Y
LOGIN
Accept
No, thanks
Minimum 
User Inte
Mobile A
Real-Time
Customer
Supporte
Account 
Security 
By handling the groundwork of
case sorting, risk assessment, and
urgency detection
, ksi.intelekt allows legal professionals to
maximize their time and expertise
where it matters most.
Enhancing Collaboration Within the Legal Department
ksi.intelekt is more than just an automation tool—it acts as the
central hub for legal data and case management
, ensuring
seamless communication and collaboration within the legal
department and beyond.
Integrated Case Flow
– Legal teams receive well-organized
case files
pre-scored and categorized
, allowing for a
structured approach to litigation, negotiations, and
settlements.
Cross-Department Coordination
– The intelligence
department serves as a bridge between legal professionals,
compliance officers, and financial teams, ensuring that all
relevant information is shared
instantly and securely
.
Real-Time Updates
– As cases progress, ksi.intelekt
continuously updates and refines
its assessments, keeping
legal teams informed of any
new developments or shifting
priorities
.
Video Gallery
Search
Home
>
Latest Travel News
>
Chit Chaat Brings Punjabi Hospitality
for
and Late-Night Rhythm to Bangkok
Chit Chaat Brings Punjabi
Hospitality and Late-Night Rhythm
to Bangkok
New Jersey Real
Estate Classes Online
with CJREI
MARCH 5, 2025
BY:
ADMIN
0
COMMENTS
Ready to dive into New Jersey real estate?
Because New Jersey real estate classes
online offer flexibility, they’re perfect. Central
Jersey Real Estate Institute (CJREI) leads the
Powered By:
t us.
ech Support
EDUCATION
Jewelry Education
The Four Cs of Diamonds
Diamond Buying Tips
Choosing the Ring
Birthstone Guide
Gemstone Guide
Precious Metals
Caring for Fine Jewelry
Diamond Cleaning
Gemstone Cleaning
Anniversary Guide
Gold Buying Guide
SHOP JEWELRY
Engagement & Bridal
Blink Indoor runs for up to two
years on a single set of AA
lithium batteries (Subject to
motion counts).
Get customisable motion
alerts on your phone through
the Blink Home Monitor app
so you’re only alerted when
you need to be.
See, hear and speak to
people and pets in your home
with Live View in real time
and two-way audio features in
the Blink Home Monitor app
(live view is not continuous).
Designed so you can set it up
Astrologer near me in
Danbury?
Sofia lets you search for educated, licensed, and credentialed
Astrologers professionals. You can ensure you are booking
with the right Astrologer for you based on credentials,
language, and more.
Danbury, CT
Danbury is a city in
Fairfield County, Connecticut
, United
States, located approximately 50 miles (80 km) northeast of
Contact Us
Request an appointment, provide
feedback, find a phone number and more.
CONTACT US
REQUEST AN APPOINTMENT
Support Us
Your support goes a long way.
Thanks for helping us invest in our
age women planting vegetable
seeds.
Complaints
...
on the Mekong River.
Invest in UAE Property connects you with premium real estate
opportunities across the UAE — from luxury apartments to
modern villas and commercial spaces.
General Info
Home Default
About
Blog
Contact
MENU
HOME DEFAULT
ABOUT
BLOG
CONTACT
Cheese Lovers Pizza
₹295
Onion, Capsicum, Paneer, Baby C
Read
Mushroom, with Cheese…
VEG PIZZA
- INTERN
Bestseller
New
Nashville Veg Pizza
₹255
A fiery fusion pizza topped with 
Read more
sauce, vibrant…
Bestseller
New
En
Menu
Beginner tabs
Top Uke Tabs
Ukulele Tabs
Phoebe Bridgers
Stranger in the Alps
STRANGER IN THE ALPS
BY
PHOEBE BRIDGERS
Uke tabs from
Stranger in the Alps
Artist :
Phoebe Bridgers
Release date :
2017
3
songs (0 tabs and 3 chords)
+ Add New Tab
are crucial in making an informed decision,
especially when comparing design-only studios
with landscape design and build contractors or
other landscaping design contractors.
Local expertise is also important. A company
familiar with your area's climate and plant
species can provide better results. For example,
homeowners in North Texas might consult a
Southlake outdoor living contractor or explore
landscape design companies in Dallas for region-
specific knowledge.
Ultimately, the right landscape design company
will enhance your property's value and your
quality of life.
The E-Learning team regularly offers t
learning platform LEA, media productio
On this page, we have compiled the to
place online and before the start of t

The task:
Return only the number of lines in the data that contain "provide".

Response to the task:
2